If I instead run cProfile as a module over the entire script (i.e., python -m cProfile -s time test_return_delay.py
), it does at least show there's an issue, but it doesn't seem to give any indication where it's coming from as far as I can tell:
788549 function calls (774939 primitive calls) in 12.372 seconds
Ordered by: internal time
ncalls tottime percall cumtime percall filename:lineno(function)
1 11.257 11.257 11.257 11.257 {method 'enable' of '_lsprof.Profiler' objects}
808 0.173 0.000 0.173 0.000 {built-in method io.open_code}
3514 0.124 0.000 0.124 0.000 {built-in method nt.stat}
157 0.094 0.001 0.097 0.001 {built-in method _imp.create_dynamic}
808 0.076 0.000 0.076 0.000 {built-in method marshal.loads}
808 0.045 0.000 0.045 0.000 {method 'read' of '_io.BufferedReader' objects}
6273 0.033 0.000 0.051 0.000 <frozen importlib._bootstrap_external>:96(_path_join)

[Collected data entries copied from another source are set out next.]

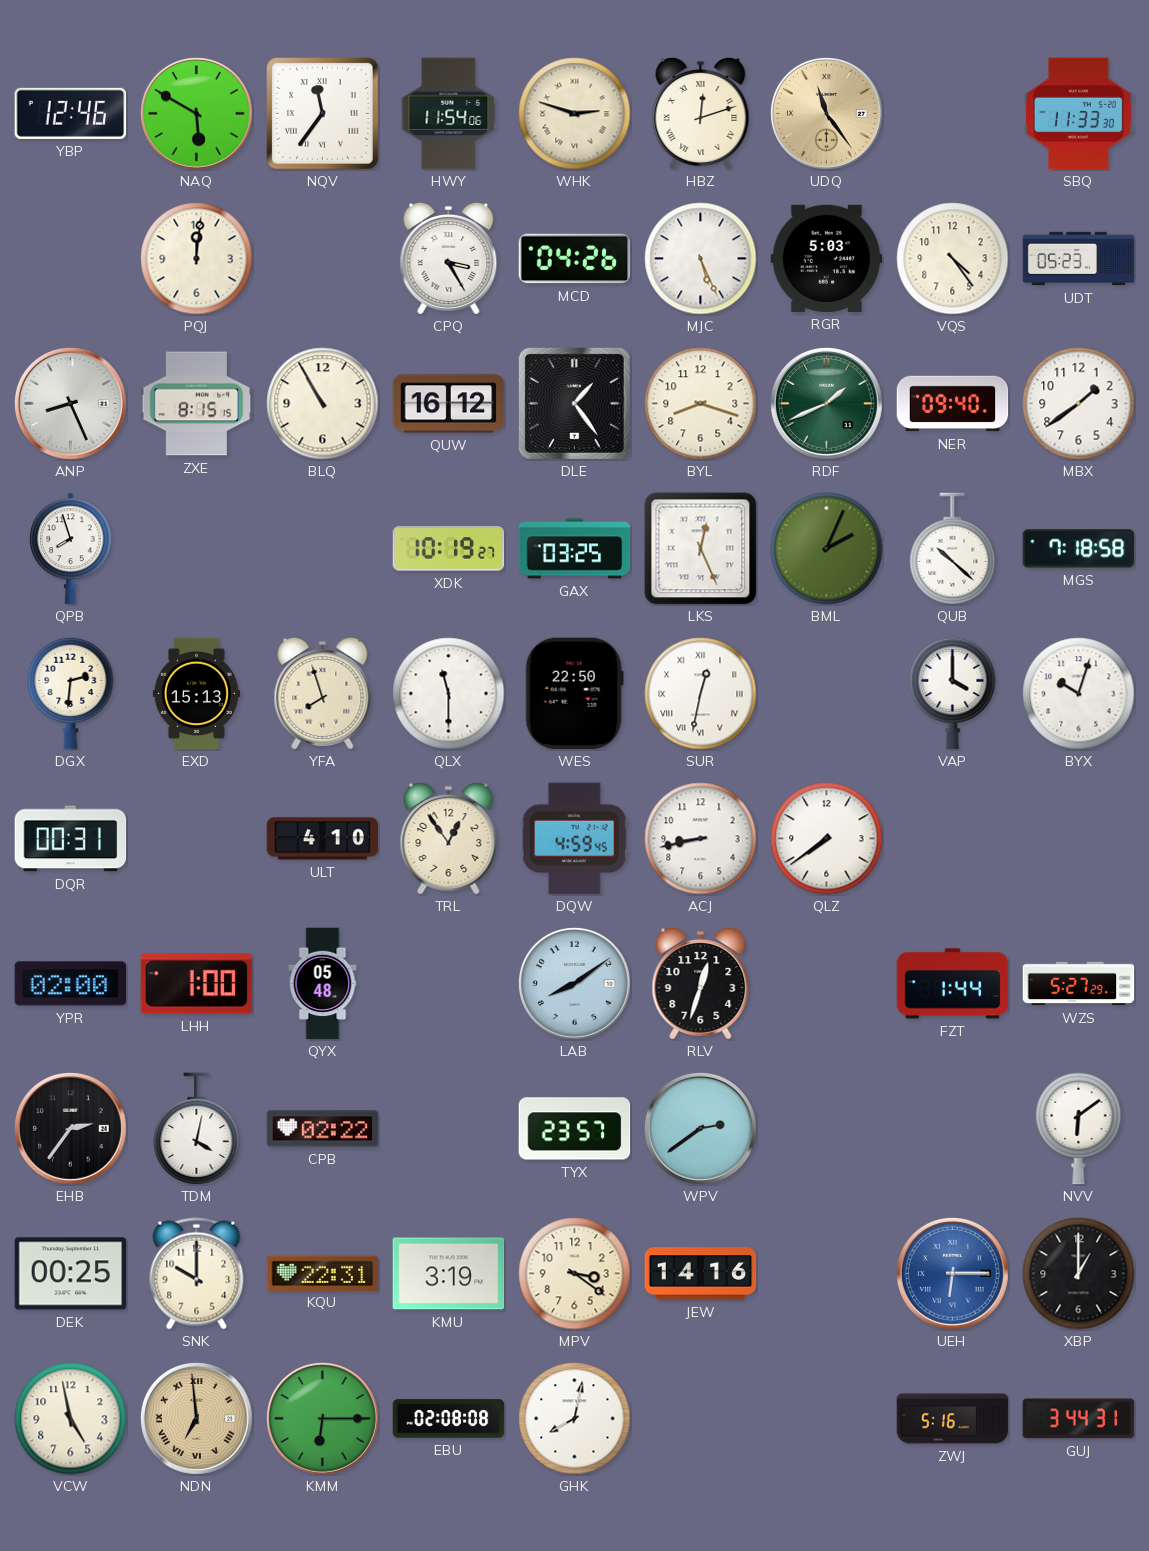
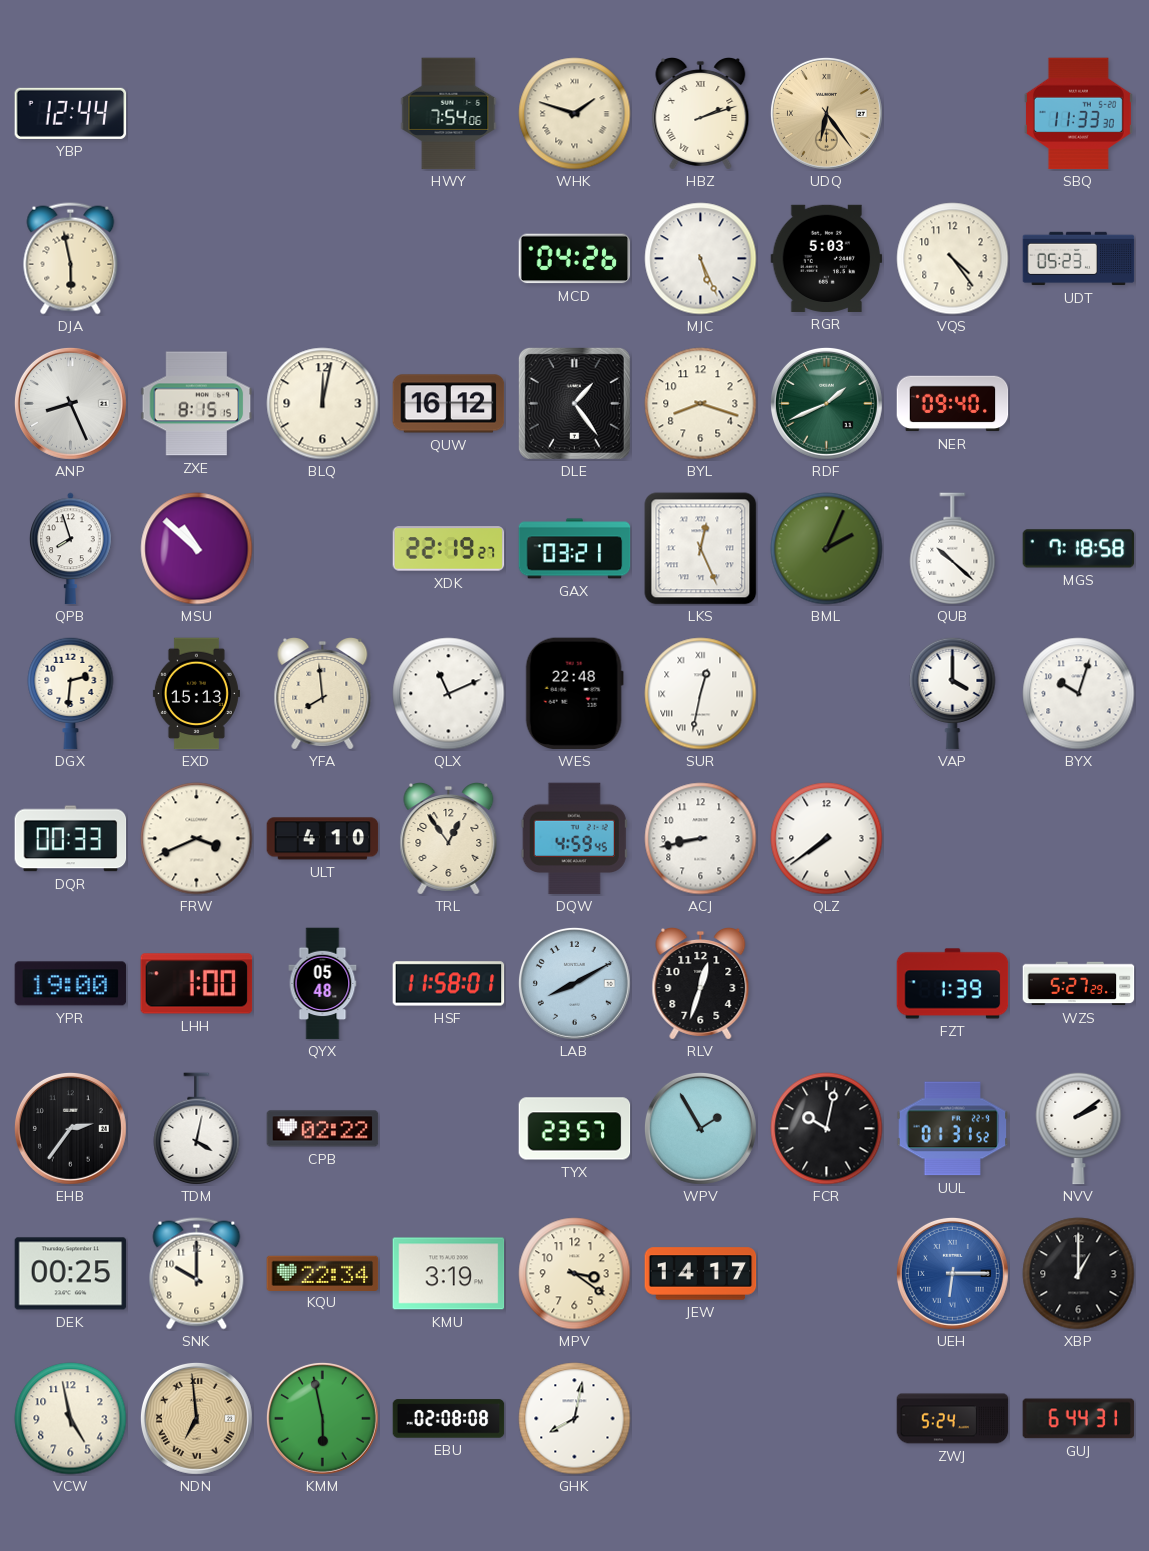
YBP: 12:46 -> 12:44
NAQ: 5:50 -> none
NQV: 11:36 -> none
HWY: 11:54 -> 7:54
WHK: 2:48 -> 1:48
HBZ: 12:12 -> 2:12
UDQ: 11:24 -> 6:24
DJA: none -> 5:58
PQJ: 12:01 -> none
CPQ: 3:25 -> none
BLQ: 10:55 -> 12:02
MBX: 1:39 -> none
MSU: none -> 10:52
XDK: 10:19 -> 22:19
GAX: 03:25 -> 03:21
YFA: 7:57 -> 7:59
QLX: 11:30 -> 11:11
WES: 22:50 -> 22:48
DQR: 00:31 -> 00:33
FRW: none -> 3:41
YPR: 02:00 -> 19:00
HSF: none -> 11:58
LAB: 8:09 -> 8:10
FZT: 1:44 -> 1:39
WPV: 2:39 -> 1:55
FCR: none -> 10:02
UUL: none -> 01:31
NVV: 6:09 -> 2:09
KQU: 22:31 -> 22:34
JEW: 14:16 -> 14:17
KMM: 6:15 -> 5:58
ZWJ: 5:16 -> 5:24
GUJ: 3:44 -> 6:44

1066/1 0.025 0.000 12.373 12.373 {built-in method builtins.exec}
391 0.025 0.000 0.067 0.000 doccer.py:13(docformat)
1701/1692 0.020 0.000 0.086 0.000 {built-in method builtins.__build_class__}
157/126 0.016 0.000 0.084 0.001 {built-in method _imp.exec_dynamic}
399 0.011 0.000 0.019 0.000 doccer.py:180(indentcount_lines)
1359 0.011 0.000 0.161 0.000 <frozen importlib._bootstrap_external>:1536(find_spec)
9043 0.009 0.000 0.009 0.000 {method 'splitlines' of 'str' objects}
499/100 0.009 0.000 0.025 0.000 sre_parse.py:494(_parse)
809 0.009 0.000 0.009 0.000 {method '__exit__' of '_io._IOBase' objects}
17871 0.009 0.000 0.009 0.000 {built-in method builtins.getattr}
808 0.008 0.000 0.367 0.000 <frozen importlib._bootstrap_external>:950(get_code)
100236 0.008 0.000 0.008 0.000 {method 'append' of 'list' objects}
1013/842 0.007 0.000 0.337 0.000 <frozen importlib._bootstrap>:921(_find_spec)
1040/2 0.007 0.000 1.116 0.558 <frozen importlib._bootstrap>:1022(_find_and_load)
9075 0.007 0.000 0.007 0.000 {method 'expandtabs' of 'str' objects}
671 0.007 0.000 0.020 0.000 inspect.py:2280(_signature_from_function)
1 0.006 0.006 0.006 0.006 memory.py:371(MemorizedFunc)
...
Where might the issue lie, or how can I further debug?
I've simplified the example and raised the issue on scikit-learn's repository. The fix seems to be to have KDTree (and the other nearest neighbor classes) generate nested lists like scipy.spatial.KDTree
does, rather than the current method of using arrays as the nested object.